Each line below containing the word "Canal" needs to be shown.

BEGIN Dataset

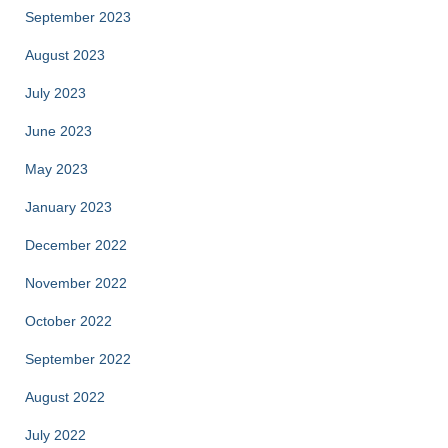
September 2023
August 2023
July 2023
June 2023
May 2023
January 2023
December 2022
November 2022
October 2022
September 2022
August 2022
July 2022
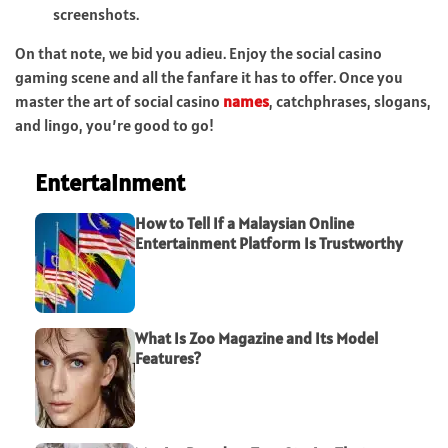
screenshots.
On that note, we bid you adieu. Enjoy the social casino
gaming scene and all the fanfare it has to offer. Once you
master the art of social casino
names
, catchphrases, slogans,
and lingo, you’re good to go!
Entertainment
How to Tell If a Malaysian Online
Entertainment Platform Is Trustworthy
What Is Zoo Magazine and Its Model
Features?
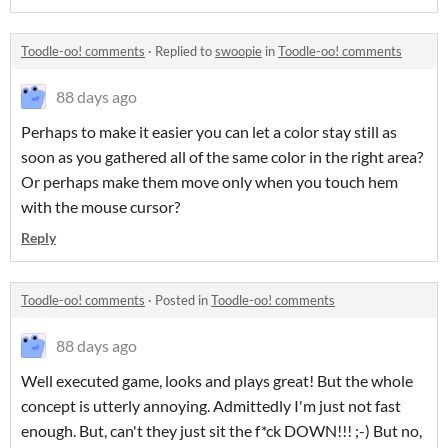
Toodle-oo! comments
·
Replied to
swoopie
in
Toodle-oo! comments
88 days ago
Perhaps to make it easier you can let a color stay still as
soon as you gathered all of the same color in the right area?
Or perhaps make them move only when you touch hem
with the mouse cursor?
Reply
Toodle-oo! comments
·
Posted in
Toodle-oo! comments
88 days ago
Well executed game, looks and plays great! But the whole
concept is utterly annoying. Admittedly I'm just not fast
enough. But, can't they just sit the f*ck DOWN!!! ;-) But no,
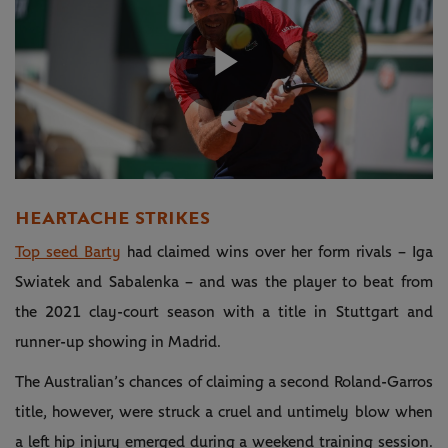
Play
Video
HEARTACHE STRIKES
Top seed Barty
had claimed wins over her form rivals – Iga
Swiatek and Sabalenka – and was the player to beat from
the 2021 clay-court season with a title in Stuttgart and
runner-up showing in Madrid.
The Australian’s chances of claiming a second Roland-Garros
title, however, were struck a cruel and untimely blow when
a left hip injury emerged during a weekend training session.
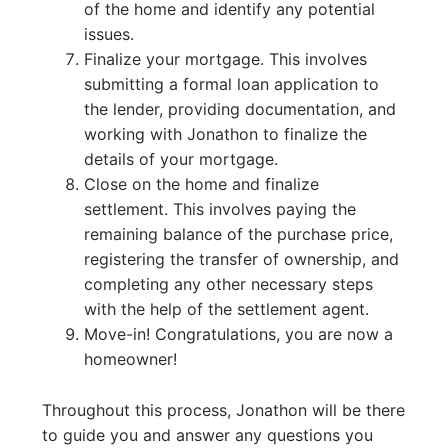
of the home and identify any potential
issues.
Finalize your mortgage. This involves
submitting a formal loan application to
the lender, providing documentation, and
working with Jonathon to finalize the
details of your mortgage.
Close on the home and finalize
settlement. This involves paying the
remaining balance of the purchase price,
registering the transfer of ownership, and
completing any other necessary steps
with the help of the settlement agent.
Move-in! Congratulations, you are now a
homeowner!
Throughout this process, Jonathon will be there
to guide you and answer any questions you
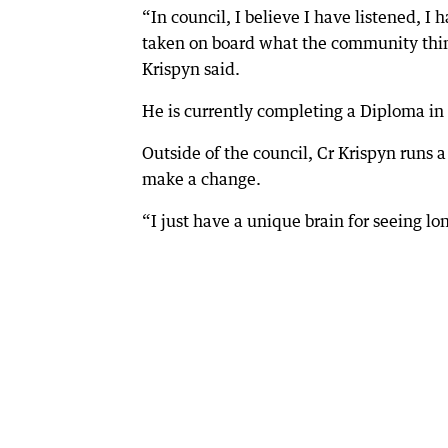
“In council, I believe I have listened, I 
taken on board what the community thin
Krispyn said.
He is currently completing a Diploma i
Outside of the council, Cr Krispyn runs
make a change.
“I just have a unique brain for seeing lo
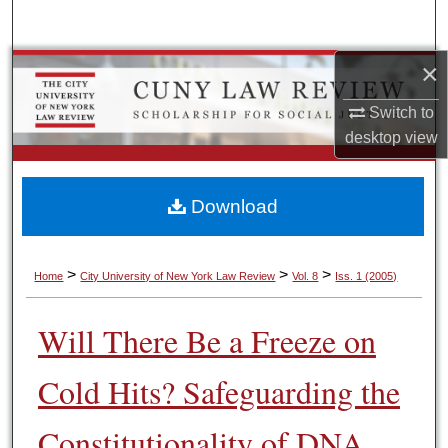
Search
×
Browse Colleges, Schools, Centers
Switch to
My Account
desktop
view
About
Download
Digital Commons Network™
>
>
>
Home
City University of New York Law Review
Vol. 8
Iss. 1 (2005)
Will There Be a Freeze on
Cold Hits? Safeguarding the
Constitutionality of DNA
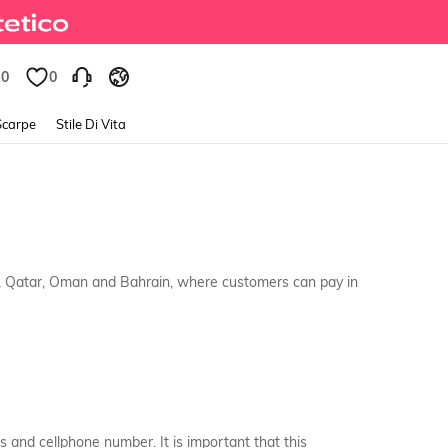
0
0
Scarpe
Stile Di Vita
s, Qatar, Oman and Bahrain, where customers can pay in
s and cellphone number. It is important that this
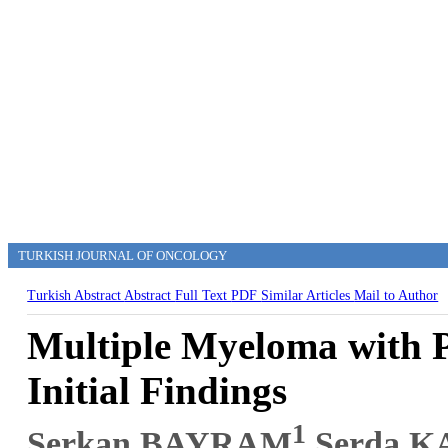
TURKISH JOURNAL OF ONCOLOGY
Turkish Abstract
Abstract
Full Text
PDF
Similar Articles
Mail to Author
Multiple Myeloma with P
Initial Findings
1
Serkan BAYRAM
,Serda 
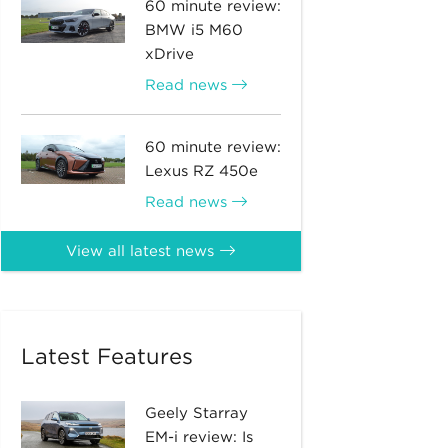
60 minute review:
BMW i5 M60
xDrive
Read news
60 minute review:
Lexus RZ 450e
Read news
View all latest news
Latest Features
Geely Starray
EM-i review: Is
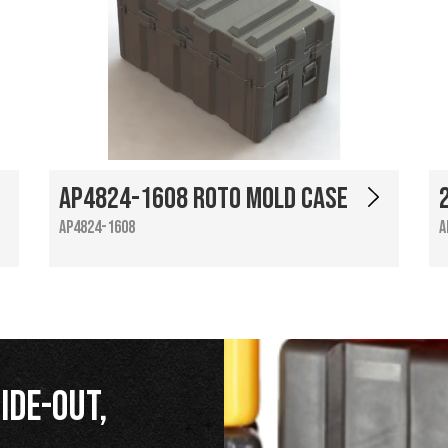
AP4824-1608 Roto Mold Case
AP4824-1608
A
ide-Out,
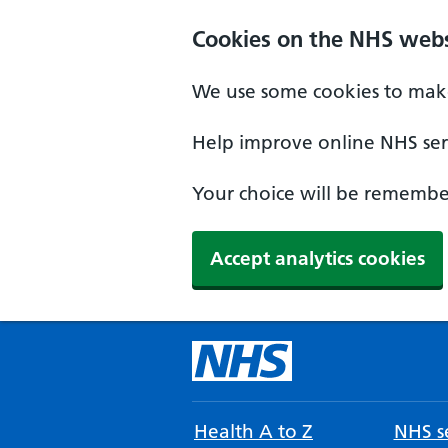
Cookies on the NHS webs
We use some cookies to make
Help improve online NHS serv
Your choice will be remember
Accept analytics cookies
Health A to Z
NHS se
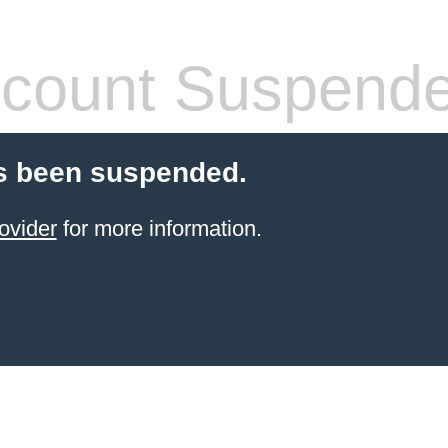
count Suspend
s been suspended.
ovider
for more information.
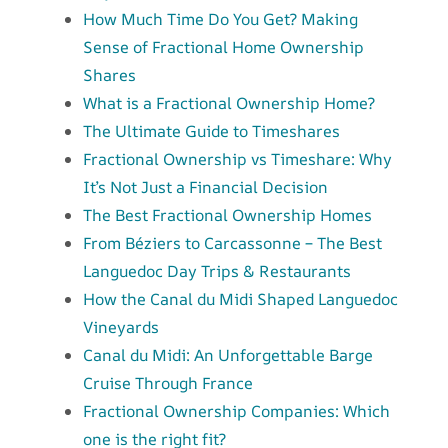
How Much Time Do You Get? Making
Sense of Fractional Home Ownership
Shares
What is a Fractional Ownership Home?
The Ultimate Guide to Timeshares
Fractional Ownership vs Timeshare: Why
It’s Not Just a Financial Decision
The Best Fractional Ownership Homes
From Béziers to Carcassonne – The Best
Languedoc Day Trips & Restaurants
How the Canal du Midi Shaped Languedoc
Vineyards
Canal du Midi: An Unforgettable Barge
Cruise Through France
Fractional Ownership Companies: Which
one is the right fit?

END Dataset

Answer to the exercise
How the Canal du Midi Shaped Languedoc
Canal du Midi: An Unforgettable Barge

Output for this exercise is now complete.